Frankly, I thought she was being optimistic. But what struck me most was what she said to me later: We want to build something like the Swiss or Israeli army—a people’s army,” she concluded. “That’s the long-term goal.”

It was startling for me as a Brit to hear someone from a country battling a far larger enemy, which was, moreover, occupying it with military force, hold Israel up as a model. Back in London, New York and Brussels, ensconced within the uterine comforts of human rights dogma and the language of supranational institutions, Israel was something that almost all right-thinking people considered anathema.

But, as I discovered, it wasn’t just Tanya who felt differently. Friends in Kyiv and in the occupied East told me that the Russian invasion had made them understand who exactly they were: citizens of a state who, despite supportive talk from allies, would always have to fight alone against Russia, a far larger enemy perpetually menacing their border. Now when they looked at Israelis, they felt kinship with these people who would always have to fight alone against the Arab world.

Even then-Ukrainian President Petro Poroshenko seemed to see Israel as the model. Later that year, he declared: “Just like Israel, Ukraine has the right to defend her territory — and it will do so, with all the courage of her heart and dedication of her soul.”

Once again, Ukraine is menaced by Russia, which recently stuck a decent chunk of its army on the border. And not just men and guns: all the supporting infrastructure for an invasion is being deployed. Recently, they even moved in blood supplies. As one analyst has observed, “if it’s a bluff, then hands [sic] off to the Russians for making sure they get every tiny detail right”.

Once again, the supportive talk flows. In fact, the UK and US have been almost unprecedentedly forceful. Earlier this month, the UK Foreign Office announced that it had “information that the Russian government is looking to install a pro-Russian leader in Kyiv as it considers whether to invade and occupy Ukraine”. It even named politicians inside the country that the Kremlin still had links with.
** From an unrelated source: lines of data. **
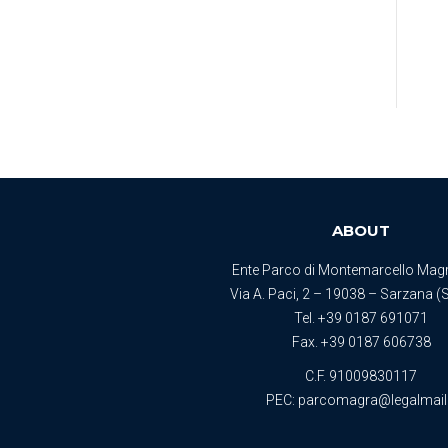
ABOUT
Ente Parco di Montemarcello Mag
Via A. Paci, 2 – 19038 – Sarzana (S
Tel.
+39 0187 691071
Fax. +39 0187 606738
C.F. 91009830117
PEC:
parcomagra@legalmail.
I don’t remember the British government saying anything as blunt as this in 2014-15, when there was an actual war going on. It’s also now flying arms to Ukraine. Last Thursday, US President Joe Biden had a call with his Ukrainian counterpart Volodymyr Zelensky during which Biden told him that a Russian invasion could happen as soon as February, when the ground in the East freezes over and Russian track vehicles can move. Biden apparently got so worked up that Zelensky had to ask him to “calm down the messaging”.

But while Biden may get emotional down the phone, he won’t send Americans to fight Russians on behalf of Ukrainians. And it’s not like we’re going to send a substantial British force. Kyiv is not in Nato, and it has no allies it can call upon here. It’s on its own, which is, of course, nothing new. For years, Ukraine desperately needed javelin anti-tank guided missile systems to defend from Russian attack in the East; the Obama administration refused. Kyiv had to wait several years until Trump finally agreed to help. Who knows how many deaths could have been prevented had the systems been delivered earlier.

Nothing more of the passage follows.